Becca writes: “Rwanda was amazing! The women we met fell in love with the message and community of Magdalene. We read letters the women from Nashville sent and in response, the women who are part of the sisters of Rwanda started sharing their experiences of surviving incest, violence, addiction and prostitution…the stories that are hauntingly similar. Rwanda is full of people walking around with ghosts while new life is strapped to the backs of women. Hearty crops are blooming next to people so poor they can't feed their children. It was so much to take in sometimes my legs would shake or my head would throb. Sometimes it's just a fishing pole people need. They already know how to fish. The faith we saw was inspiring and a little intimidating. The singing and dancing were beautiful. The landscape is hilly with mists that come in like sweet blankets. It is strange to think of a million people dying on that land.” (from her blog)
Becca Stevens is a mother of three and many of those sisters in Rwanda are also moms, but mothers who lived through the worst of violence, the worst of what we can do to each other, still trying to live, giving love to their children, learning how to make ends meet, and survive it all. In the midst of such a meeting is the Spirit of God, who breathes into us, the love, the hope, the longing for the richness of life that God gives. And that same Spirit that calls us to do, to reach out in love, one person at a time. A Spirit that called sisters in one part of this planet to visit others, to reach out in love and hope.
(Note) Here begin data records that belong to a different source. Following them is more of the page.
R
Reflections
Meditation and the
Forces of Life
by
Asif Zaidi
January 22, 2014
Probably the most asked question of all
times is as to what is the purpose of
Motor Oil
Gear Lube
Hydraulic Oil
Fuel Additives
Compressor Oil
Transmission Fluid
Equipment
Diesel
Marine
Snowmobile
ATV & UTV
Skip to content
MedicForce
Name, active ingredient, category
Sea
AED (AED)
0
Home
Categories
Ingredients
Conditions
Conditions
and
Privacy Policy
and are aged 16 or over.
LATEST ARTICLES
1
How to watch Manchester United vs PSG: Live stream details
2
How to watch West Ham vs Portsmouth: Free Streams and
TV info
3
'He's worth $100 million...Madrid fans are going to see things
This morning, the Spirit has called us to welcome into this fellowship, into this Body of Christ, Bianca Davila and Nichole Tabor, who will be baptized this morning and sealed by the Holy Spirit and marked as Christ’s own forever. It is that Spirit that dwells with us from our Baptism that empowers us through the gifts of the Spirit – wisdom, knowledge, discernment, prophecy, miracles, tongues, and interpretation – that is given by the one Spirit for the well-being of the common good. The same Spirit poured upon each one of us allows us to do the ministry that God gives to us to do with the gifts we have. Bianca and Nicole will in time join us in sharing their gifts with the world.
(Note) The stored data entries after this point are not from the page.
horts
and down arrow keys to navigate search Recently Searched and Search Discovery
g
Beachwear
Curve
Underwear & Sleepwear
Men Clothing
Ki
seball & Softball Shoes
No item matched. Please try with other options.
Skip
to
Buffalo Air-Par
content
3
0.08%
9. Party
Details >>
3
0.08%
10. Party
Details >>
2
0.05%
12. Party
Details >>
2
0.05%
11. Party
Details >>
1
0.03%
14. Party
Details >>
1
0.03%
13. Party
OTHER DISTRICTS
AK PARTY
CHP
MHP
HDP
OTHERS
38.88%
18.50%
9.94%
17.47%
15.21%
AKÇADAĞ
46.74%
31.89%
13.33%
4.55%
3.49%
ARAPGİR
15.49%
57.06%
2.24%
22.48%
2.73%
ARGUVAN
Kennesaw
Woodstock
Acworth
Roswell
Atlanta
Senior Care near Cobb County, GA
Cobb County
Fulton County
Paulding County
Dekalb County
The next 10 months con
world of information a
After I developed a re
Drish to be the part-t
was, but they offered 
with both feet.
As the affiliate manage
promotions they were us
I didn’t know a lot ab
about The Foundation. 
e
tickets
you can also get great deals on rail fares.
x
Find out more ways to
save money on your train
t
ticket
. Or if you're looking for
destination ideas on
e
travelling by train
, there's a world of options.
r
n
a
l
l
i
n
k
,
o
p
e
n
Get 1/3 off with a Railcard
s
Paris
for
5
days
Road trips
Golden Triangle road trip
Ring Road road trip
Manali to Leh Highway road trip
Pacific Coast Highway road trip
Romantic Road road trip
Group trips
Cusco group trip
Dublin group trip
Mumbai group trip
Like those tongues of flame that once rested on the disciples, God gives us that fire, that spirit to go, to speak out, to touch, to love, to do. I think of a story from the Desert Fathers who knew so intimately in their walk with God about what it means to be a soul burning with the Presence of God. Abba Lot went to see Abba Joseph and said to him, “Abba, as far as I can, I say my little office, I fast a little, I pray and meditate, I live in peace, and, as far as I can, I purify my thoughts. What else can I do?” The old man stood up and stretched his hands toward heaven. His fingers became like ten lamps of fire, and he said to him, “If you will, you can become all flame.”
The Spirit of God is blowing through this world and some have caught hold of that flame which is active, for God is doing things, enabling disciples to be “fire-givers” in the name of Jesus like the Rev. Becca Stevens, or the Desert Fathers or the mothers whom we honor and cherish this day. "Arise, then, women of this day! Arise, everyone who has heart!” May we lift up our Spirits to do what God is doing in our world and try to become that flame that touches others in Jesus’ name. For Today we celebrate our mothers and we celebrate the Holy Spirit that has ignited and empowered the Church to be Jesus Christ in the world; for we are all called to arise and play our part. Amen.